Gap junctions formed by ON CBCs are prominent network components, with specificity rivaling that of chemical synapses. These gap junctions not only subserve canonical signal transfer for night vision, but also extensive coupling within and across the parallel processing streams. Clearly aberrant morphological and synaptic changes exist in RPC1, including changes in the coupling specificity of both Aii and ON CBCs. Thus, circuit topology is altered prior to complete loss of rods, with substantial implications for therapeutic interventions for blinding diseases that depend upon the surviving retinal network.
This abstract was presented today, April 8th at the 2019 Association for Research in Vision and Opthalmology (ARVO) meetings in Vancouver, Canada as a platform presentation by Crystal L. Sigulinsky, Rebecca L. Pfeiffer, James R. Anderson, Daniel P. Emrich, Christopher Rapp, Jeebika Dahal, Jessica Garcia, Hope Morrison, Kevin D. Rapp, Jia-Hui Yang, Carl B. Watt, Robert E. Marc and Bryan W. Jones.
In mouse models of retinal degeneration, connexin36-containing gap junctions in the Aii amacrine cell network appear to mediate aberrant hyperactivity within the retina. However, it remains unclear whether this hyperactivity reflects changes in the underlying circuitry or dysfunction of the normative circuitry. Our connectomics-based mapping of retinal circuitry in rabbit Retinal Connectome 1 (RC1) has dramatically expanded the coupled Aii network. In addition to canonical Aii-to-Aii and Aii-to-ON cone bipolar cell (CBC) coupling, we describe pervasive in- and cross-class coupling motifs among ON CBCs. This study examines the changes in these coupling motifs in RPC1, an ultrastructural retinal pathoconnectome from a rabbit model of retinitis pigmentosa.
RC1 and RPC1 are connectomes built by automated transmission electron microscopy at ultrastructural (2 nm/pixel) resolution.
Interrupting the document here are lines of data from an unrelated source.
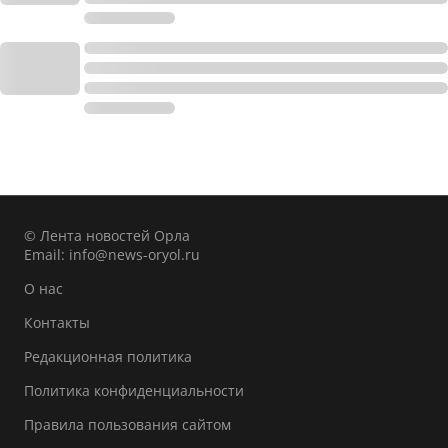
© Лента новостей Орла
Email:
info@news-oryol.ru
О нас
Контакты
Редакционная политика
Политика конфиденциальности
Правила пользования сайтом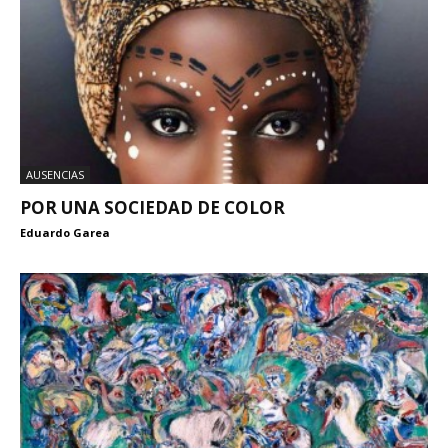
AUSENCIAS
POR UNA SOCIEDAD DE COLOR
Eduardo Garea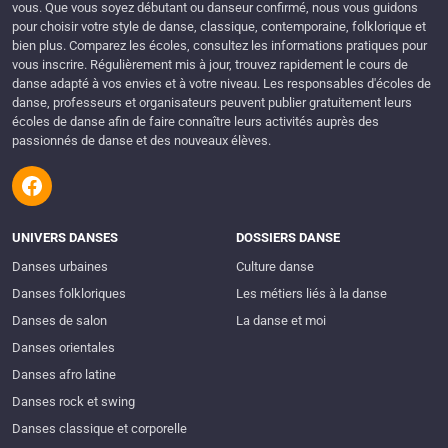
vous. Que vous soyez débutant ou danseur confirmé, nous vous guidons
pour choisir votre style de danse, classique, contemporaine, folklorique et
bien plus. Comparez les écoles, consultez les informations pratiques pour
vous inscrire. Régulièrement mis à jour, trouvez rapidement le cours de
danse adapté à vos envies et à votre niveau. Les responsables d'écoles de
danse, professeurs et organisateurs peuvent publier gratuitement leurs
écoles de danse afin de faire connaître leurs activités auprès des
passionnés de danse et des nouveaux élèves.
UNIVERS DANSES
DOSSIERS DANSE
Danses urbaines
Culture danse
Danses folkloriques
Les métiers liés à la danse
Danses de salon
La danse et moi
Danses orientales
Danses afro latine
Danses rock et swing
Danses classique et corporelle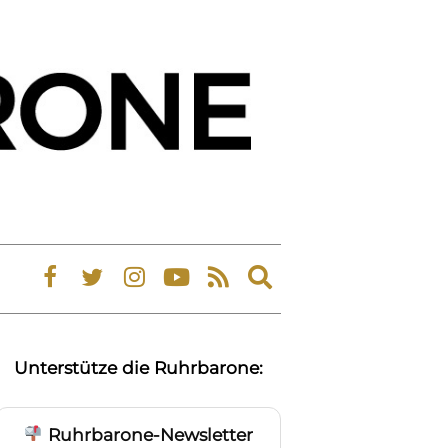
Expand
search
form
Unterstütze die Ruhrbarone:
Ruhrbarone-Newsletter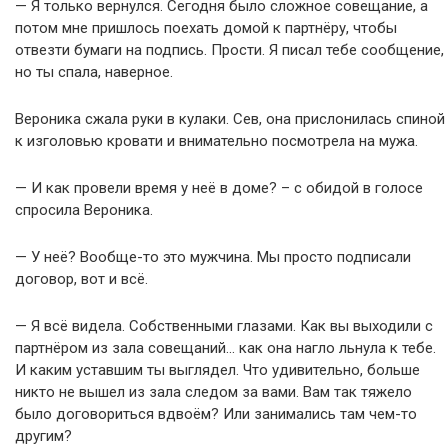
— Я только вернулся. Сегодня было сложное совещание, а
потом мне пришлось поехать домой к партнёру, чтобы
отвезти бумаги на подпись. Прости. Я писал тебе сообщение,
но ты спала, наверное.
Вероника сжала руки в кулаки. Сев, она прислонилась спиной
к изголовью кровати и внимательно посмотрела на мужа.
— И как провели время у неё в доме? – с обидой в голосе
спросила Вероника.
— У неё? Вообще-то это мужчина. Мы просто подписали
договор, вот и всё.
— Я всё видела. Собственными глазами. Как вы выходили с
партнёром из зала совещаний… как она нагло льнула к тебе.
И каким уставшим ты выглядел. Что удивительно, больше
никто не вышел из зала следом за вами. Вам так тяжело
было договориться вдвоём? Или занимались там чем-то
другим?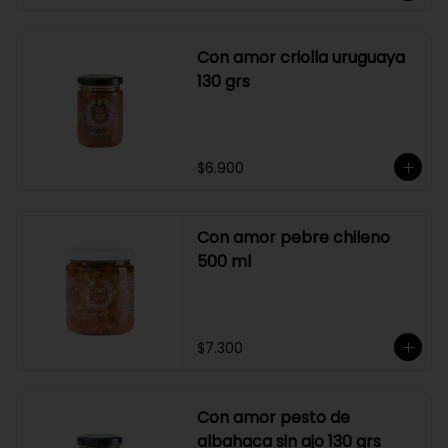
Con amor criolla uruguaya
130 grs
$6.900
Con amor pebre chileno
500 ml
$7.300
Con amor pesto de
albahaca sin ajo 130 grs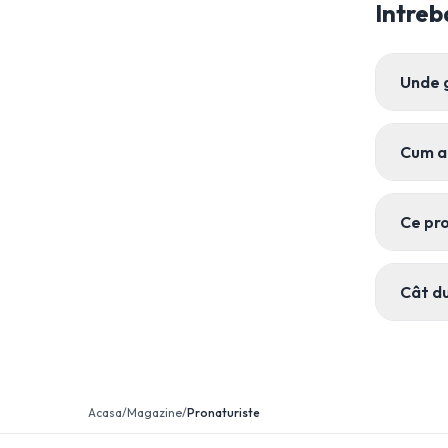
Intreb
Unde 
Cum a
Ce pro
Cât du
Acasa
/
Magazine
/
Pronaturiste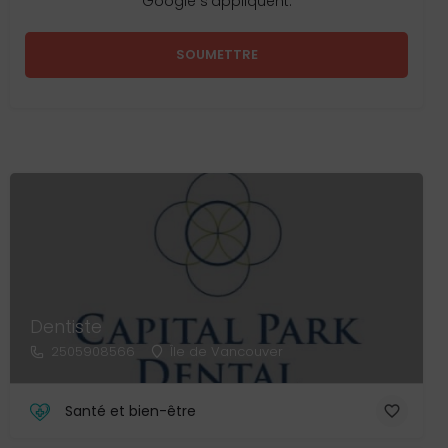
Google s’appliquent.
Dentiste
2505908566
Île de Vancouver
Santé et bien-être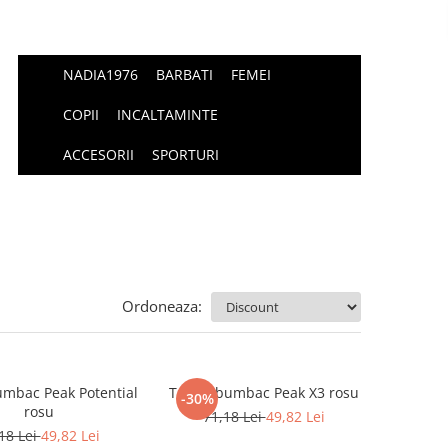
NADIA1976
BARBATI
FEMEI
COPII
INCALTAMINTE
ACCESORII
SPORTURI
Ordoneaza:
umbac Peak Potential
Tricou bumbac Peak X3 rosu
-30%
rosu
71,18 Lei
49,82 Lei
18 Lei
49,82 Lei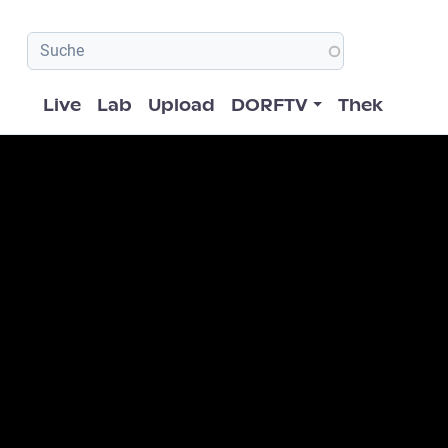
Hauptnavigation
Live
Lab
Upload
DORFTV
Thek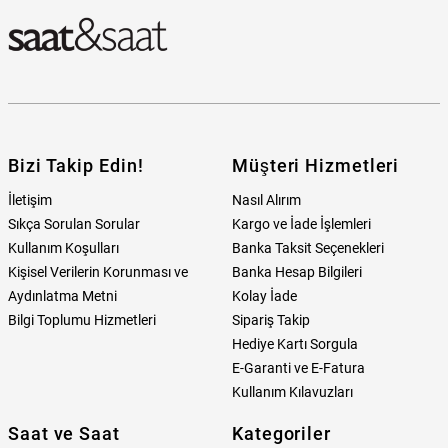
Bizi Takip Edin!
Müşteri Hizmetleri
İletişim
Nasıl Alırım
Sıkça Sorulan Sorular
Kargo ve İade İşlemleri
Kullanım Koşulları
Banka Taksit Seçenekleri
Kişisel Verilerin Korunması ve
Banka Hesap Bilgileri
Aydınlatma Metni
Kolay İade
Bilgi Toplumu Hizmetleri
Sipariş Takip
Hediye Kartı Sorgula
E-Garanti ve E-Fatura
Kullanım Kılavuzları
Saat ve Saat
Kategoriler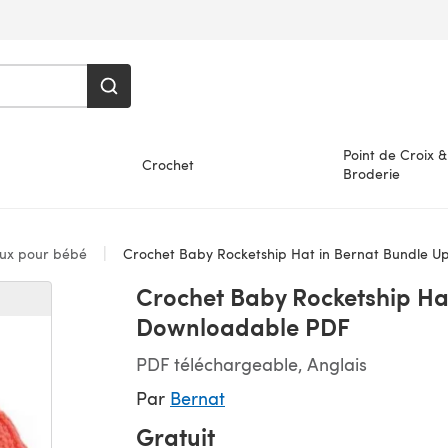
Point de Croix &
Crochet
Broderie
x pour bébé
Crochet Baby Rocketship Hat in Bernat Bundle U
Crochet Baby Rocketship Hat
Downloadable PDF
PDF téléchargeable, Anglais
Par
Bernat
Gratuit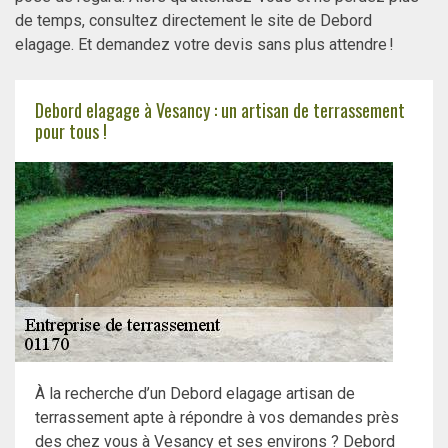
de temps, consultez directement le site de Debord
elagage. Et demandez votre devis sans plus attendre !
Debord elagage à Vesancy : un artisan de terrassement
pour tous !
À la recherche d’un Debord elagage artisan de
terrassement apte à répondre à vos demandes près
des chez vous à Vesancy et ses environs ? Debord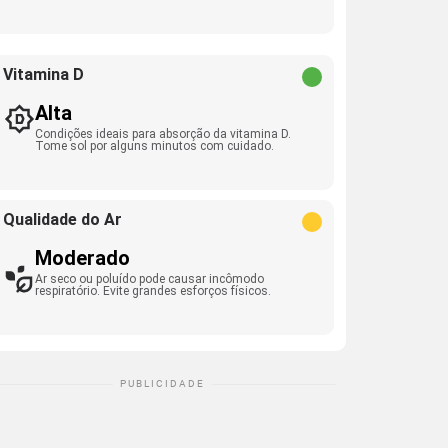
Vitamina D
Alta
Condições ideais para absorção da vitamina D.
Tome sol por alguns minutos com cuidado.
Qualidade do Ar
Moderado
Ar seco ou poluído pode causar incômodo
respiratório. Evite grandes esforços físicos.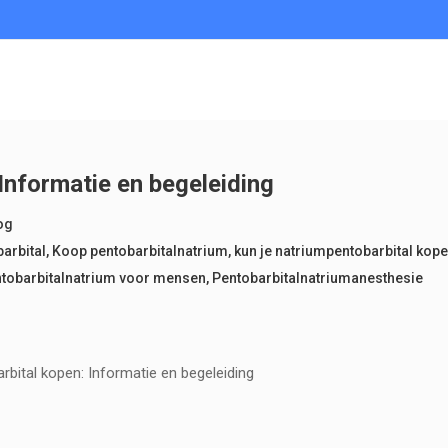
Informatie en begeleiding
og
arbital
,
Koop pentobarbitalnatrium
,
kun je natriumpentobarbital kop
tobarbitalnatrium voor mensen
,
Pentobarbitalnatriumanesthesie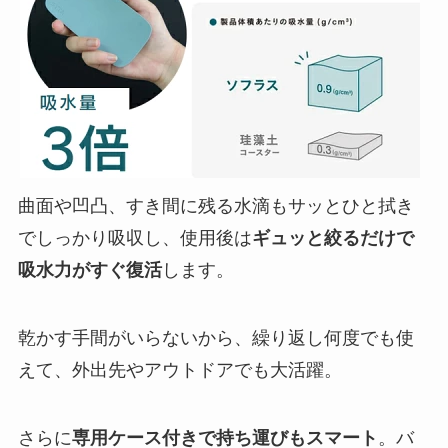
曲面や凹凸、すき間に残る水滴もサッとひと拭き
でしっかり吸収し、使用後は
ギュッと絞るだけで
吸水力がすぐ復活
します。
乾かす手間がいらないから、繰り返し何度でも使
えて、外出先やアウトドアでも大活躍。
さらに
専用ケース付きで持ち運びもスマート
。バ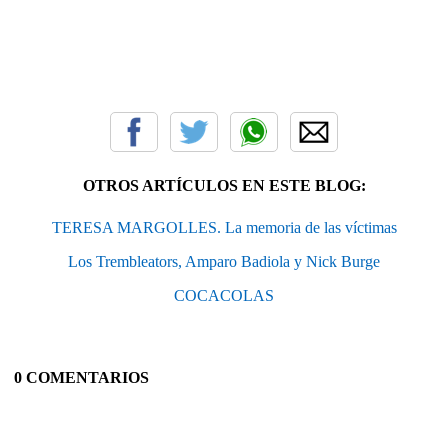
OTROS ARTÍCULOS EN ESTE BLOG:
TERESA MARGOLLES. La memoria de las víctimas
Los Trembleators, Amparo Badiola y Nick Burge
COCACOLAS
0 COMENTARIOS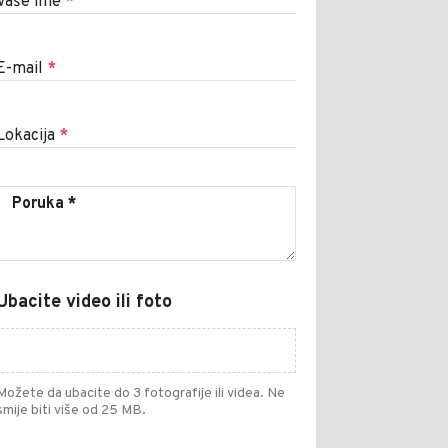
Vaše ime
*
E-mail
*
Lokacija
*
Ubacite video ili foto
Možete da ubacite do 3 fotografije ili videa. Ne
smije biti više od 25 MB.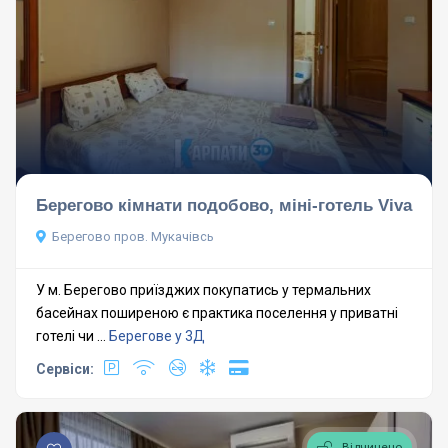
Берегово кімнати подобово, міні-готель Viva
Берегово пров. Мукачівсь
У м. Берегово приїзджих покупатись у термальних
басейнах поширеною є практика поселення у приватні
готелі чи ...
Берегове у 3Д
Сервіси:
Відчинено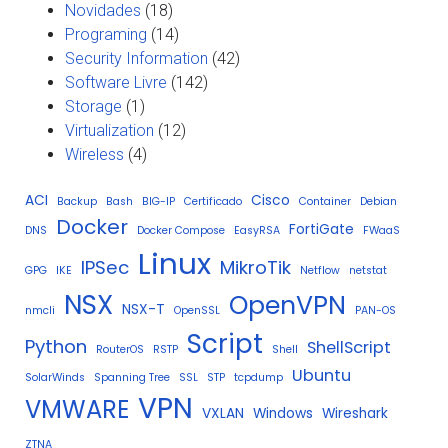
Novidades
(18)
Programing
(14)
Security Information
(42)
Software Livre
(142)
Storage
(1)
Virtualization
(12)
Wireless
(4)
ACI
Cisco
Backup
Bash
BIG-IP
Certificado
Container
Debian
Docker
FortiGate
DNS
Docker Compose
EasyRSA
FWaaS
Linux
IPSec
MikroTik
GPG
IKE
Netflow
netstat
NSX
OpenVPN
NSX-T
nmcli
OpenSSL
PAN-OS
Script
Python
ShellScript
RouterOS
RSTP
Shell
Ubuntu
SolarWinds
Spanning Tree
SSL
STP
tcpdump
VPN
VMWARE
VXLAN
Windows
Wireshark
ZTNA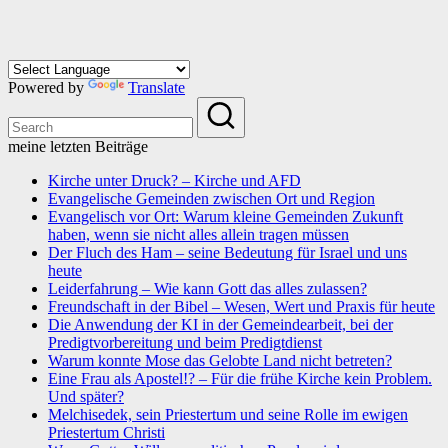
Powered by
Translate
meine letzten Beiträge
Kirche unter Druck? – Kirche und AFD
Evangelische Gemeinden zwischen Ort und Region
Evangelisch vor Ort: Warum kleine Gemeinden Zukunft
haben, wenn sie nicht alles allein tragen müssen
Der Fluch des Ham – seine Bedeutung für Israel und uns
heute
Leiderfahrung – Wie kann Gott das alles zulassen?
Freundschaft in der Bibel – Wesen, Wert und Praxis für heute
Die Anwendung der KI in der Gemeindearbeit, bei der
Predigtvorbereitung und beim Predigtdienst
Warum konnte Mose das Gelobte Land nicht betreten?
Eine Frau als Apostel!? – Für die frühe Kirche kein Problem.
Und später?
Melchisedek, sein Priestertum und seine Rolle im ewigen
Priestertum Christi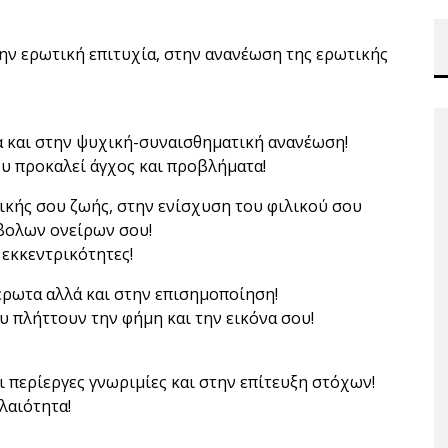
ην ερωτική επιτυχία, στην ανανέωση της ερωτικής
 και στην ψυχική-συναισθηματική ανανέωση!
υ προκαλεί άγχος και προβλήματα!
ικής σου ζωής, στην ενίσχυση του φιλικού σου
βολων ονείρων σου!
 εκκεντρικότητες!
έρωτα αλλά και στην επισημοποίηση!
υ πλήττουν την φήμη και την εικόνα σου!
και περίεργες γνωριμίες και στην επίτευξη στόχων!
λαιότητα!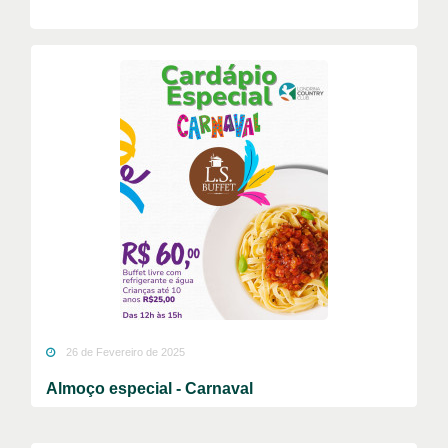
26 de Fevereiro de 2025
Almoço especial - Carnaval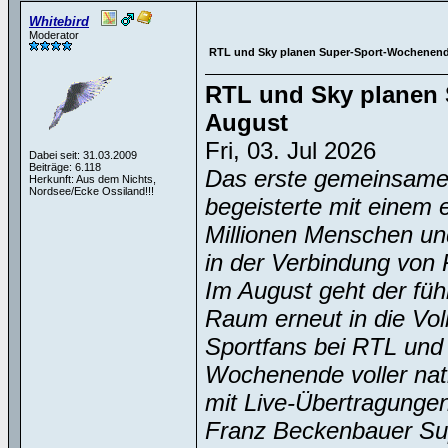
Whitebird
Moderator
RTL und Sky planen Super-Sport-Wochenend
RTL und Sky planen 
August
Fri, 03. Jul 2026
Dabei seit: 31.03.2009
Beiträge: 6.118
Das erste gemeinsame
Herkunft: Aus dem Nichts,
Nordsee/Ecke Ossiland!!!
begeisterte mit einem 
Millionen Menschen un
in der Verbindung von
Im August geht der fü
Raum erneut in die Vol
Sportfans bei RTL und
Wochenende voller nati
mit Live-Übertragunge
Franz Beckenbauer Su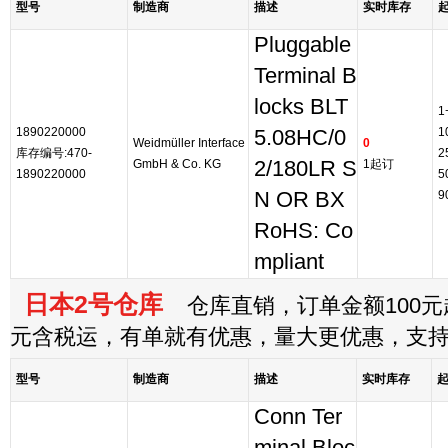
型号
制造商
描述
实时库存
Pluggable
Terminal B
locks BLT
1
1890220000
1
5.08HC/0
Weidmüller Interface
0
库存编号:470-
2
GmbH & Co. KG
2/180LR S
1起订
1890220000
5
N OR BX
9
RoHS: Co
mpliant
日本2号仓库
仓库直销，订单金额100元起
元含税运，有单就有优惠，量大更优惠，支
型号
制造商
描述
实时库存
Conn Ter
RC1 is a 0.25 mm diameter volume of retina from a 13 month old, light-adapted female Dutch Belted rabbit and serves as the healthy reference connectome. RPC1 is a 0.09 mm diameter volume of pathological retina from a 10 month old, male transgenic P347L model of autosomal dominant retinitis pigmentosa showing early phase 1 retinal remodeling, when rod photoreceptors are still present, but stressed. ON CBCs, Aii amacrine cells, and their coupling partners were annotated using the Viking application. Coupling motifs and features were explored with 3D rendering and graph visualization of connectivity. Gap junctions were validated by 0.25 nm resolution recapture with goniometric tilt when necessary.
All major coupling motifs were observed. Several ON CBC classes retained their class-specific coupling profiles, accepting and rejecting specific combinations of Aii and ON CBC class partnerships. However, aberrant partnerships exist in the coupled network, including both loss of prominent motifs and acquisition of novel ones.
Clearly aberrant morphological and synaptic changes exist in RPC1, including changes in the coupling specificity and gap junction distributions of both Aii amacrine cells and ON CBCs. This indicates that the Aii/ON CBC circuit topology is already altered during early phase 1 remodeling, with substantial implications for therapeutic interventions for blinding diseases that depend upon the surviving retinal network in human patients.